“Toda dor pode ser suportada se sobre ela puder ser contada uma história” – registrou Hanna Arendt, filósofa judia, que sobreviveu à perseguição nazista.
Os caminhos difíceis são fontes de inspiração para outras pessoas, seja porque a superação de um obstáculo faz reconhecer em nós a mesma capacidade obstinada, seja porque aquece com empatia e compaixão.
Além do outro, as memórias revividas, quando tocam a alma de um terceiro, ajudam a cicatrizar a nossa própria ferida. É um bom remédio. O ser humano é um ser coletivo: a mesma aptidão que tem de ferir, tem para curar.
No Brasil, a estrada de Maria da Penha, farmacêutica, emblemou o combate à violência doméstica e familiar contra a mulher. O marido Marco Antônio Herredia Viveiros, professor universitário, atentou, por duas vezes, contra a sua vida.
Em um primeiro momento, enquanto ela dormia, seu cônjuge alvejou as costas, fazendo-a paraplégica. Quatro meses depois, foi mantida em cárcere privado, seguido de uma tentativa de eletrocutá-la enquanto se banhava.
Após anos de luta, Herredia Viveiros foi condenado. Em 2001, a Corte Interamericana de Direitos Humanos responsabilizou o Brasil por omissão e negligência, exigindo legislação apropriada para o combate de crimes dessa natureza.
Maria da Penha emprestou seu nome à Lei 11.340/2006, destinada à luta pela erradicação da violência contra a mulher. Em agosto, essa legislação completará 17 anos.
Sua história, posto que trágica, virou símbolo de resistência, conferindo a força necessária para que muitas mulheres sigam em frente, apesar das tempestades. Aos homens é de grande valia; impõe uma conduta civilizada e permite que reflitam sobre os atos de violência.
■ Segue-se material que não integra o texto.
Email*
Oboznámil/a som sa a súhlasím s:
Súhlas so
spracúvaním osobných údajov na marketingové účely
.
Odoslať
Entre avanços e retrocessos, ainda não é fácil ser mulher no Brasil. Os índices de feminicídio – assassinato de uma mulher em razão do gênero – ainda são elevados. De acordo com o Núcleo de Estudos da Violência da USP, uma mulher foi assassinada a cada 6 horas em 2022.
Além dos atentados contra à vida, o mercado de trabalho ainda olha com preconceito para as mulheres. Como não lembrarmos de Myrthes Gomes de Campos, pioneira na luta pelo direito feminino, que se consagrou a primeira mulher advogada no Brasil. No Supremo Tribunal Federal, a pioneira foi a Ministra Ellen Gracie.
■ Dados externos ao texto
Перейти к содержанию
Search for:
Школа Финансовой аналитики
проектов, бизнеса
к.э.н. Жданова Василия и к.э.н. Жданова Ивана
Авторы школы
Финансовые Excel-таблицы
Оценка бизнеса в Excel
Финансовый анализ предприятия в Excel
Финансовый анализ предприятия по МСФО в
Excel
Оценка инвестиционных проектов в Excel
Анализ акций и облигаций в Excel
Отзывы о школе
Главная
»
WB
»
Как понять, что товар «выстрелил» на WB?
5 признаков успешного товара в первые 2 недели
Nossa história é recheada por grandes marcos femininos. A lista, apesar de pouco divulgada, é extensa e sólida.
Carlota Pereira de Queirós, primeira mulher eleita Deputada Federal no Brasil, entre outros feitos, além de fundar a Academia Brasileira de Mulheres Médicas, em 1950, militou em prol da educação feminina. Marcou presença como a única (do gênero feminino) a participar da elaboração da Constituição de 1934.
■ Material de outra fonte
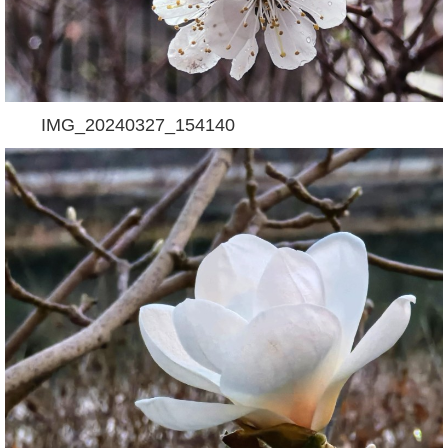
IMG_20240327_154140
Nas eleições de 1986, tivemos o dado histórico de 26 mulheres eleitas para a Câmara dos Deputados, apesar de isso representar apenas 5% do Congresso Nacional. A bancada feminina na Assembleia Nacional Constituinte de 1987 fez-se presente.
Em meio a progressos e retrocessos, o ponto é: relembremos as personalidades femininas que por aqui fizeram história. Esses enredos forjam o nosso peito, revitalizam a nossa força, e fazem-nos reconhecer a capacidade de mudança.
Conta e recontar os marcos importantes dos direitos e garantias das mulheres é um dos pilares para o aquecimento de políticas públicas direcionadas ao tratamento mais digno, inclusivo e respeitoso.
O caminho nunca será só de flores, beira ao pueril pensarmos que decisões corretas são isentas de sofrimento.
Hoje, no campo do direito das mulheres, estamos melhores do que ontem, sem dúvida. Apesar disso, há ainda um grande percurso à frente.
A lembrança da linha do tempo traz razões para acreditar que, sim, estamos na trilha certa, ainda que árida, montanhosa e com sede de um país em que homens entendam mais sobre o poder ético que palavras e ações possam ter. Maria da Penha, obrigada por existir!